Pictures attached to the social media post that sparked the ‘civil servant chic’ trend. Image via Weibo

For those keen on replicating the look, these are your new wardrobe staples: A white shirt, black fitted trousers, a navy blue jacket, black leather shoes, a black bag, and — the cherry on top of the sundae — a Chinese Communist Party badge, which should be pinned on your lapel or shirt pocket.

The fashion trend in question possibly stems from a Douyin (China’s equivalent of TikTok) post by a user who goes by the handle @思以致胜. The viral post portrays a young man in modest office attire and has gotten 295,000 likes.
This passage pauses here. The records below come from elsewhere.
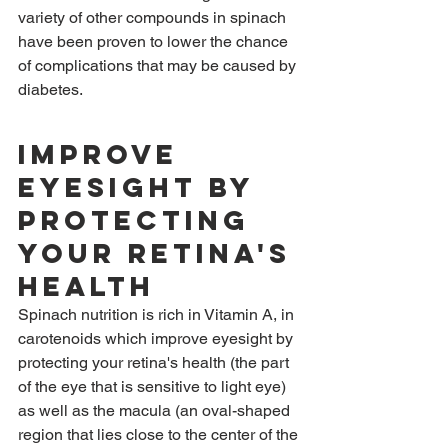
variety of other compounds in spinach 
have been proven to lower the chance 
of complications that may be caused by 
diabetes.
Improve 
eyesight by 
protecting 
your retina's 
health
Spinach nutrition is rich in Vitamin A, in 
carotenoids which improve eyesight by 
protecting your retina's health (the part 
of the eye that is sensitive to light eye) 
as well as the macula (an oval-shaped 
region that lies close to the center of the 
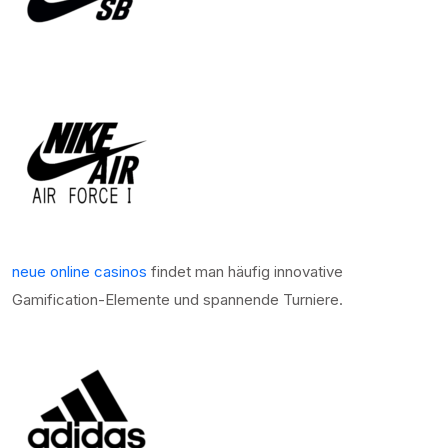
neue online casinos
findet man häufig innovative
Gamification-Elemente und spannende Turniere.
Its caption, presumably directed at women, reads, “Do you really have to go after brand-conscious guys?!”

Two examples of ‘civil servant chic.’ Image via Xiaohongshu

Appreciative comments under the post range from, “You might not like this kind of party cadre, but I do,” to “The problem is this type of guy doesn’t like me.”

Since then, a hashtag for the unique fashion trend has gained more than 4.6 million views on the Chinese lifestyle platform Xiaohongshu. Netizens share pictures of their outfits and tutorials on achieving the perfect ‘civil servant look.’

  • China-based coffee lovers: A new partnership between Chinese coffee chain M Stand and German sports brand Puma means you’ll get to try a seasonal drink at M Stand’s 100 stores across China.
  • On July 6, Business Insider reported that Elon Musk fathered twins with Shivon Zilis, a top executive of his company Neuralink, in November 2021. Chinese netizens, who have always been interested in anything and everything Musk-related, were quick to pick up on the latest gossip — as expected. On July 7, a related hashtag went viral on the microblogging platform Weibo and had amassed over 62 million views at the time of writing.
  • Netizens played the music video for the title song from Jay Chou’s upcoming album — ‘Greatest Works of Art’ — 5 million times in just 24 hours.